(Beginning of Data for review)

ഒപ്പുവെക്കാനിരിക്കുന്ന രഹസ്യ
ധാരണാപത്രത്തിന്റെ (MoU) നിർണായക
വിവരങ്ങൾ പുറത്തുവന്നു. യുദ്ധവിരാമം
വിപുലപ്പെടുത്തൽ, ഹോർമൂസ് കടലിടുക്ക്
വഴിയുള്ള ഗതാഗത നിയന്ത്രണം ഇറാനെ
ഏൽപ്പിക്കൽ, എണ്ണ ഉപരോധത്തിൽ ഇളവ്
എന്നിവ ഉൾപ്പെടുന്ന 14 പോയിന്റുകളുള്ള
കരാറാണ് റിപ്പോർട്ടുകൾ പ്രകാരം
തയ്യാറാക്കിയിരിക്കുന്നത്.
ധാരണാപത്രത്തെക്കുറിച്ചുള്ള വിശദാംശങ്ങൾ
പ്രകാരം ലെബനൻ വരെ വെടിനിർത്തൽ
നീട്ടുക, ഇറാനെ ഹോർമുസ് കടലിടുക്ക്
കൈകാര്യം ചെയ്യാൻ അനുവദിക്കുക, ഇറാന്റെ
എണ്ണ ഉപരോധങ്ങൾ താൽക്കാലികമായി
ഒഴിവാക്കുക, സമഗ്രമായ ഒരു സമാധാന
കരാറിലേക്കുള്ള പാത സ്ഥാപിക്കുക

(End of Data for review)
(Beginning of Data for review)

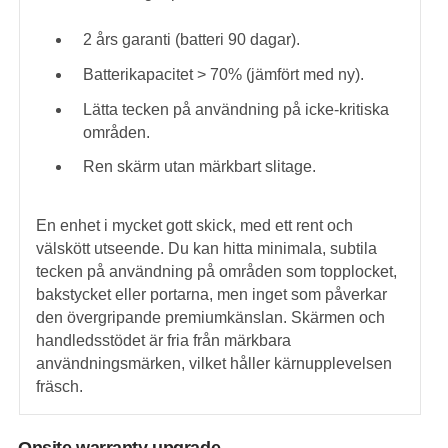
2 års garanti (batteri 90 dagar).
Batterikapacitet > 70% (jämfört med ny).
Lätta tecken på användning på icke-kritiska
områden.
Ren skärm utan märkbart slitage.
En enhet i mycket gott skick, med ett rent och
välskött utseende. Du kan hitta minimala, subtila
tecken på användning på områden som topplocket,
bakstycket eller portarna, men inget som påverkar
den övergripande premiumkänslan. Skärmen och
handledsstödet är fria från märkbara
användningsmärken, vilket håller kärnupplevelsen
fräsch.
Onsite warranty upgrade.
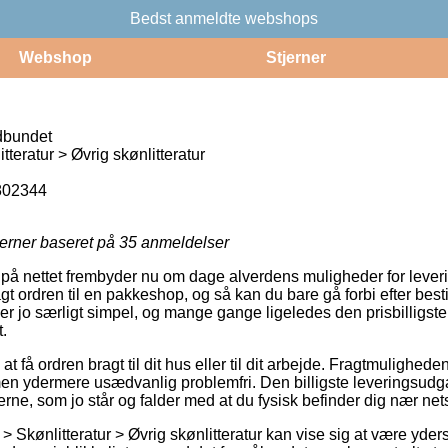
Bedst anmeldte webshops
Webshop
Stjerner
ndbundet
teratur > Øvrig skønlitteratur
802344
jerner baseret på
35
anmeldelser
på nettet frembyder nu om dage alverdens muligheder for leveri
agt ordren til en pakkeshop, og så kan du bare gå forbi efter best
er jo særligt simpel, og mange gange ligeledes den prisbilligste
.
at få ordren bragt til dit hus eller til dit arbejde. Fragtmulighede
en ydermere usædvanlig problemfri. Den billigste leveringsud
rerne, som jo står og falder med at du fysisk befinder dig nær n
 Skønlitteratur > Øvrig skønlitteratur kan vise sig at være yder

(End of Data for review)

• To do
Only the lines above starting at the one containing "വിവരങ്ങൾ പുറത്തുവന്നു. യുദ്ധവിരാമം" and ending at the one containing "കരാറിലേക്കുള്ള പാത സ്ഥാപിക്കുക", both included, are to be returned, exactly as they read.

• Result
വിവരങ്ങൾ പുറത്തുവന്നു. യുദ്ധവിരാമം
വിപുലപ്പെടുത്തൽ, ഹോർമൂസ് കടലിടുക്ക്
വഴിയുള്ള ഗതാഗത നിയന്ത്രണം ഇറാനെ
ഏൽപ്പിക്കൽ, എണ്ണ ഉപരോധത്തിൽ ഇളവ്
എന്നിവ ഉൾപ്പെടുന്ന 14 പോയിന്റുകളുള്ള
കരാറാണ് റിപ്പോർട്ടുകൾ പ്രകാരം
തയ്യാറാക്കിയിരിക്കുന്നത്.
ധാരണാപത്രത്തെക്കുറിച്ചുള്ള വിശദാംശങ്ങൾ
പ്രകാരം ലെബനൻ വരെ വെടിനിർത്തൽ
നീട്ടുക, ഇറാനെ ഹോർമുസ് കടലിടുക്ക്
കൈകാര്യം ചെയ്യാൻ അനുവദിക്കുക, ഇറാന്റെ
എണ്ണ ഉപരോധങ്ങൾ താൽക്കാലികമായി
ഒഴിവാക്കുക, സമഗ്രമായ ഒരു സമാധാന
കരാറിലേക്കുള്ള പാത സ്ഥാപിക്കുക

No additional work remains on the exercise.